# What is expected
When you transcribe the entries below, keep the wording exact and omit the pictures.
────────────────
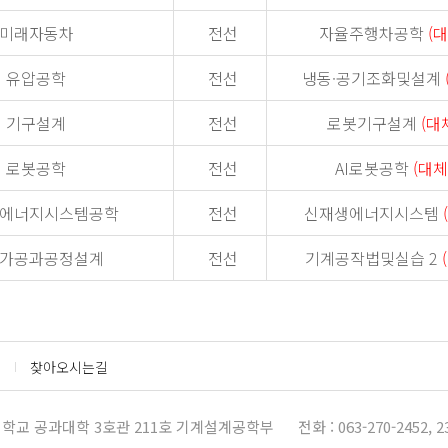
미래자동차
전선
자율주행차공학
(
유압공학
전선
냉동·공기조화및설계
기구설계
전선
로봇기구설계
(대
로봇공학
전선
AI로봇공학
(대체
에너지시스템공학
전선
신재생에너지시스템
가공과공정설계
전선
기계공작법및실습 2
찾아오시는길
학교 공과대학 3호관 211호 기계설계공학부
전화 : 063-270-2452, 2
────────────────
# Exercise solution
미래자동차
전선
자율주행차공학
(
유압공학
전선
냉동·공기조화및설계
기구설계
전선
로봇기구설계
(대
로봇공학
전선
AI로봇공학
(대체
에너지시스템공학
전선
신재생에너지시스템
가공과공정설계
전선
기계공작법및실습 2
찾아오시는길
학교 공과대학 3호관 211호 기계설계공학부
전화 : 063-270-2452, 2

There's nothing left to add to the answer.